In his views of colonial churches, red farmhouses, and covered bridges, Robert Emmett Owen conveyed the notion of New England
as the most quintessentially American region and the preserver of an older, simpler way of life during a period of great social change. At the same time, his images reflect a phenomenon of his own era, the rise to popularity of motorcar touring for the purpose of enjoying the scenic qualities of the American landscape. During the period from the 1910s through the 1940s in which Owen’s career unfolded—and especially during the war years, when Europe was closed to tourists—many guidebooks encouraged Americans to take automobile vacations aimed at seeing the splendor of their own country. As roads and cars improved, the range of routes and places to visit widened. Taking advantage of such developments, Owen often drove far into New England, stopping his car when a site caught his eye.
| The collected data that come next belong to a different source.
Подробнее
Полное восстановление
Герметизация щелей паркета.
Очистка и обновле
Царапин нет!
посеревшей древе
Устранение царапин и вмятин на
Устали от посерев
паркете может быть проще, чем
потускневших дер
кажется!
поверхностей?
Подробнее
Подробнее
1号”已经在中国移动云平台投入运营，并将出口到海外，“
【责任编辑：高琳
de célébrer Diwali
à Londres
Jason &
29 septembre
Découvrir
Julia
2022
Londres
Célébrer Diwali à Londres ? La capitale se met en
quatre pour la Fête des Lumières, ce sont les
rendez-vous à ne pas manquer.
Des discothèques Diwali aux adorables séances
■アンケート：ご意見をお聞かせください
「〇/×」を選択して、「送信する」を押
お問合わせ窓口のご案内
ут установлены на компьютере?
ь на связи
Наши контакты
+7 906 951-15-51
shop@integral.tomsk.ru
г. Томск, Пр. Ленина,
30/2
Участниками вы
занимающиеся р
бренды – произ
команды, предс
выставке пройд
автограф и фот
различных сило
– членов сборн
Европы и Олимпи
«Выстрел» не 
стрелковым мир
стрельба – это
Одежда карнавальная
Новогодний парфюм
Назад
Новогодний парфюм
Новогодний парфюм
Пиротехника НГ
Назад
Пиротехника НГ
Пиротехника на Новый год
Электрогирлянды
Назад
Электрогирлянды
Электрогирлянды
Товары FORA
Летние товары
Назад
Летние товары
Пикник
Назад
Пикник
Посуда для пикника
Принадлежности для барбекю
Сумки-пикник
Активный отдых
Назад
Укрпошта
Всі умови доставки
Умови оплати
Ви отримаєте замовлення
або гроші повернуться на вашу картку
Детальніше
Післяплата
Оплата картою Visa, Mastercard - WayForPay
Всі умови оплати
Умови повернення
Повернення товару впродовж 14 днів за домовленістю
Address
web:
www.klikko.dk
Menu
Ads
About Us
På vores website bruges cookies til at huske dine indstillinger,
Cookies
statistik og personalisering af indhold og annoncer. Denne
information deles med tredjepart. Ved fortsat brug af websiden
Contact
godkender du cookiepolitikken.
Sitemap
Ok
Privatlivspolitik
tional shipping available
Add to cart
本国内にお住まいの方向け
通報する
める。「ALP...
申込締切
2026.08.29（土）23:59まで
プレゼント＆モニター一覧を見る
Taking out his folding easel and painting stool, he would record what he saw from the side of the road. As in the words of his poet-contemporary Robert Frost, who was also compelled by a deep love of New England, Owen often chose “the road less traveled.” While in his images, the turn of the road leads into the distance, the focus is on the landscape before us. Whether the road is visible or not, Owen expresses a bygone ideal of car travel, conveying the pleasure of seeing places in passing without lingering too long or going by too fast.
Owen, who was born in North Adams, Massachusetts, and studied at the Eric Pape School of Art in Boston, began his career as an illustrator for the prominent and popular magazines of his era. He was finally able to paint full-time in 1910, when he settled in Bangall, Connecticut, now absorbed into a northern section of Stamford. He moved to New York City in 1920 and three years later opened his own gallery, which he ran in various locations until 1941, when he moved to New Rochelle, New York. Owen started his gallery as an experiment, but discovered that the “idea was good since it offered to Americans typically American pictures,” as he recalled. His buyers included many entrepreneurs who found calm solace from the pressures of the marketplace in his peaceful images, but he also sold his work to many other individuals, who had “tracked through” New England themselves and found that Owen’s paintings matched their experiences. As one writer stated, Owen portrayed “the more picturesque aspects of our country just about the way we liked to see it,” while another praised him for depicting “our New England countryside in its most attractive aspects.” Today Owen’s unsentimentalized “portraits of nature” still conjure a fundamental sense of contentment in our collective memory.